The Wilkes Expedition: Tthe First United States Exploring Expedition (1838-1842).

p. 41, Titian Peale quoted from letter to his daughters about his stateroom: I have a little bed over and under which is packed clothes, furs, guns, Books and boxes without number, all of which have to be tied to keep them from rolling and tumbling about, and kept off the floor as it is sometimes covered with water.

p. 151, in 1840 when Wilkes shared some information with James Clark Ross about his coterminous expedition: He decided to write him [Ross] regarding his experience with winds, currents, nearness to magnetic pole, etc., and to enclose a copy of his chart of the area traversed by the Squadron. Ross received this letter in August, 1840, along with a copy of the Herald’s announcement of Wilkes’ discovery of an Antarctic Continent. Since he did not believe there was enough evidence to claim such a discovery, he did not bother to acknowledge receipt of the letter.

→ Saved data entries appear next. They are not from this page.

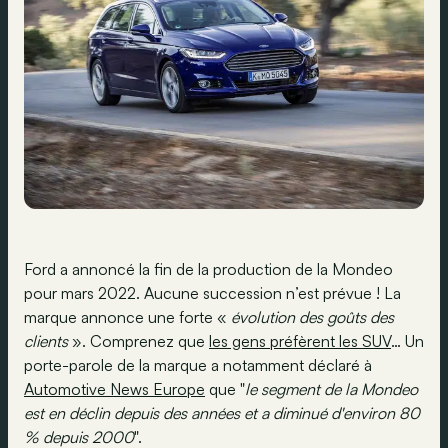
Ford a annoncé la fin de la production de la Mondeo
pour mars 2022. Aucune succession n’est prévue ! La
marque annonce une forte «
évolution des goûts des
clients
». Comprenez que
les gens préfèrent les SUV
… Un
porte-parole de la marque a notamment déclaré à
Automotive News Europe
que "
le segment de la Mondeo
est en déclin depuis des années et a diminué d'environ 80
% depuis 2000
".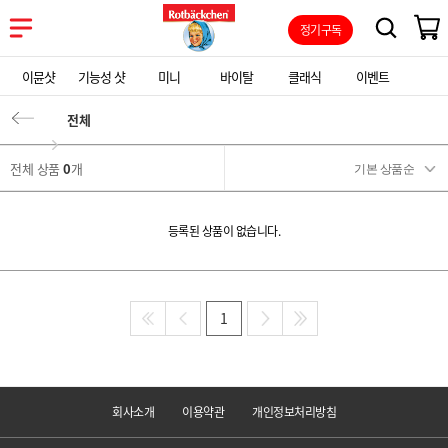
정기구독
이뮨샷
기능성 샷
미니
바이탈
클래식
이벤트
전체
전체 상품
0
개
등록된 상품이 없습니다.
1
회사소개
이용약관
개인정보처리방침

Wilkes explained to [Navy] Secretary Paulding why he sent the letter and chart to Ross, contrary to his orders which explicitly prohibited giving to anyone not on the Expedition copies of “any journal, charts, plan, memorandum, specimen, drawing, painting, or proceedings of the Expedition.” [The US habit of political secrecy goes back a long way.] It was in return for assistance given him by Ross and other Englishmen when he had been abroad procuring scientific instruments and because he felt he was anticipating “the wishes of the President and yourself to afford all and every assistance in my power” for the furtherance of the objects of the Expedition.

p. 153, Wilkes’ charting of 1000 miles of Wilkes’ land: was a real achievement considering that the exploration was accomplished in vessels not built for combating ice and subject to the vagaries of Antarctic winds….Whether or not the Expedition beat d’Urville by first seeing land on January 16 is of less importance than the determination that this was a continent and not a chain of islands—this was the great achievement of the Expedition and it is fitting that this portion of Antarctica should be generally designated as “Wilkes Land.”